43 pages • 1 hour read
Michelle CliffA modern alternative to SparkNotes and CliffsNotes, SuperSummary offers high-quality Study Guides with detailed chapter summaries and analysis of major themes, characters, and more.
Abeng (1984) is a fictionalized semi-autobiographical novel by Jamaican-American author Michelle Cliff (1946-2016). Born in Kingston, Cliff spent most of her life in the US where she taught at several prestigious colleges and universities. Abeng, the first of Cliff’s three novels, is a subversive history of Jamaica, as well as a coming-of-age story of bi-racial girl Clare Savage. Through her efforts to understand her surroundings and her own place in the world, Clare gradually uncovers the terrible experiences, past and present, shaping the lives of those around her. Portraying life on the island in the 1950s and incorporating flashbacks, vignettes and historical facts, the book weaves a complex, alternative account of Jamaica’s violent past and gives voice to the historically marginalized and silenced groups inhabiting the island.
The book is often taken as a prequel to Cliff’s most acclaimed novel, No Telephone to Heaven (1987), which retells Clare’s life after her family leaves Jamaica. The title refers to a conch shell, used both to call slaves to the fields and to pass messages between the Maroons. The abeng’s contradictory uses encapsulate the purpose of the narrative to re-claim and re-frame Jamaican history. This guide refers to the 1995 Plume edition of the book.
Plot Summary
The novel opens in the summer of 1958 in Jamaica when the island is rife with mangoes. The central character, Clare Savage, is a 12-year-old bi-racial girl who needs to learn how to navigate both sides of her inheritance. Her father, Boy, is a descendent of an English Earl, while her mother, Kitty, is an emotionally distant woman from a mixed, or “red,” family. By tracing her maternal and paternal family histories, the book gradually reveals the terrible fate of the native Indians and the imported Black slaves under British colonial rule. The story fills in the spaces left purposefully blank in the official British narrative taught in Jamaican schools at the time by referencing the great African kingdoms, which were in no way inferior to the European ones, and the Maroons, the escaped slaves who fought against the white people and tried to preserve their customs and beliefs.
A number of vignettes reveal brief glimpses into the lives of various people Clare is acquainted with. Despite the official emancipation of slaves in the 19th century, Black and colored people on the island continue to be treated as inferior by white and dark-skinned inhabitants, alike.
Clare, as the light-skinned daughter of a bi-racial mother and a white father, is stuck between these two groups: the former colonizers and their former slaves. She becomes aware of her precarious position and of the fraught relationship between various groups on the island through her friendship with a country girl, Zoe, and through school, where skin color determines the teachers’ behavior towards their pupils.

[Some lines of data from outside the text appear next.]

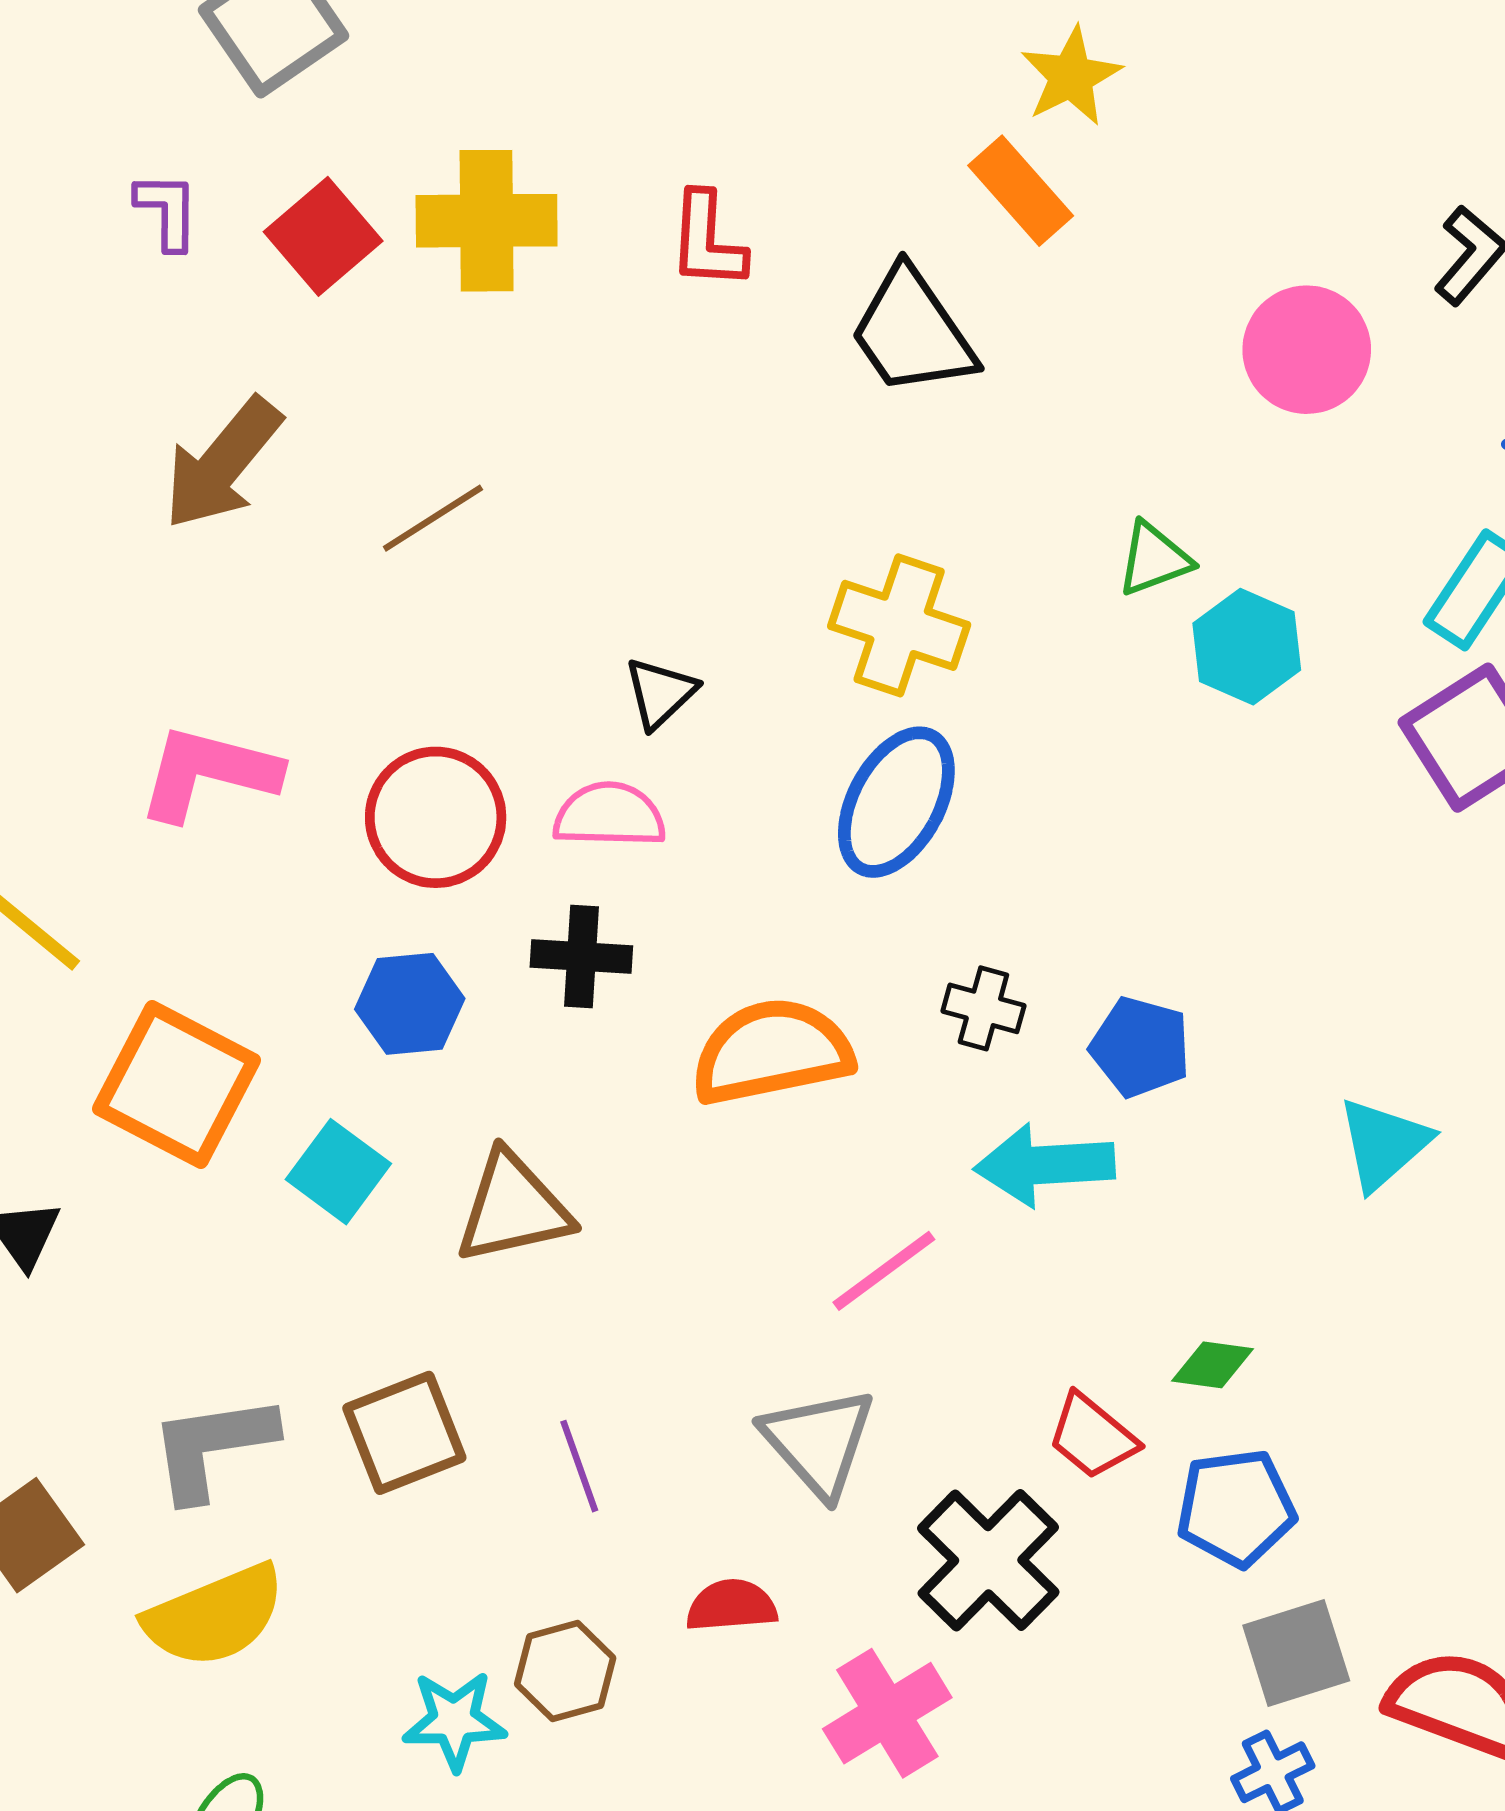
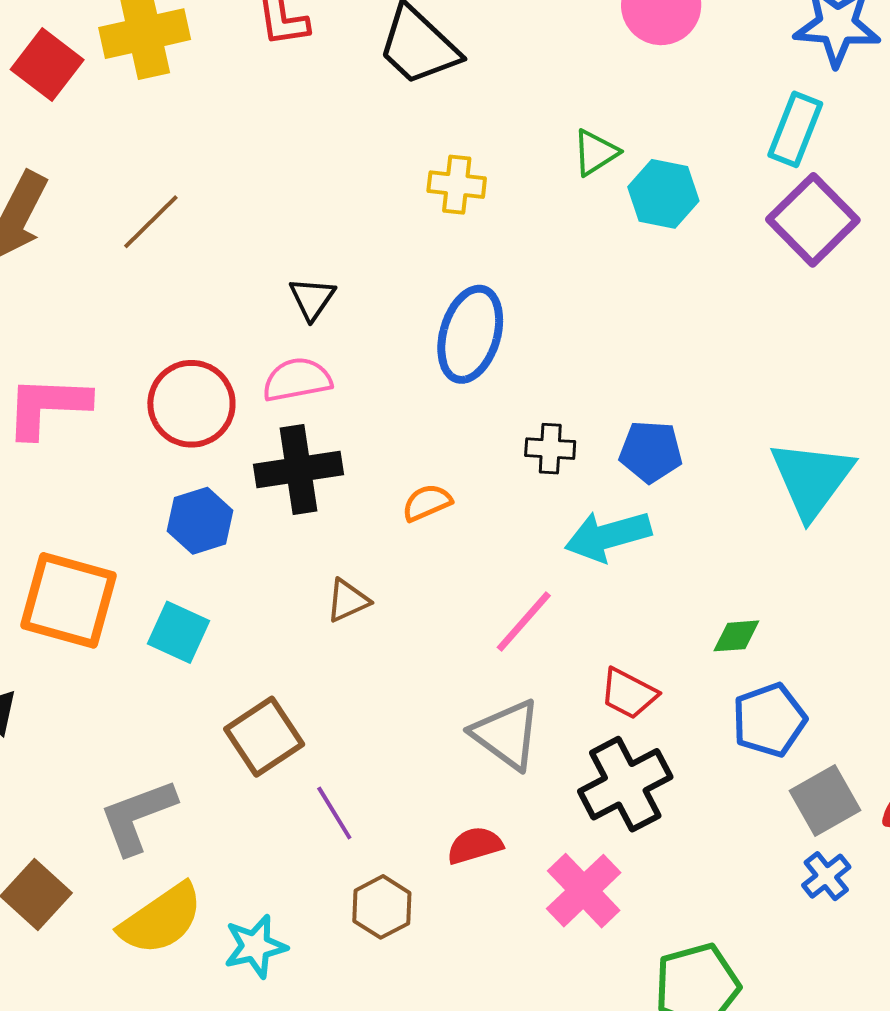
yellow cross: (899, 625) -> (457, 185), moved, size x0.7
black cross: (581, 956) -> (299, 469), size x1.4
orange semicircle: (772, 1052) -> (427, 503), size x0.5
cyan triangle: (1384, 1144) -> (812, 479), size x1.4
brown triangle: (513, 1208) -> (348, 601), moved, size x0.6
brown square: (404, 1433) -> (264, 737), moved
red trapezoid: (1092, 1436) -> (629, 694), moved
purple line: (579, 1466) -> (334, 813), moved
black cross: (988, 1560) -> (625, 784), turned 30
cyan star: (454, 1721) -> (255, 946), moved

The year she turns 12, Clare reads The Diary of Anne Frank and questions both the Holocaust and the social structures shaping her experiences. During her time at her grandmother’s farm in the countryside, Clare is also exposed to many unspoken divisions and petty injustices, such as their neighbors’ rejection of Mad Hannah after her son’s death because of his perceived homosexuality, or the tacit acceptance of incest when committed by an important local man.
Clare’s father, Boy, is the descendent of an English aristocrat’s youngest son who came to Jamaica as a justice and became a plantation owner. The Englishman is best known for personally punishing and killing his runaway slaves, as well as for burning most of them alive on the eve of their emancipation. Boy is an immature spendthrift who is convinced that the Savage family is one of the Presbyterian Elect names and will achieve salvation in the afterlife no matter what. Kitty, Clare’s mother, by contrast, comes from a poor mixed-race family. She, like her own mother, is emotionally reserved and distant with her children, focused, instead, on helping poor strangers.
At the end of the summer, Clare’s desire for adventure leads her to accidentally kill her grandmother’s prized bull, resulting in her parents sending her away to live with an old white woman who hates Jamaica and is casually cruel to her servants and other Black people. In her new home, Clare learns how to be “ladylike:” to remain silent and accept narrow-mindedness so as to pass as a white woman and succeed in the wider world.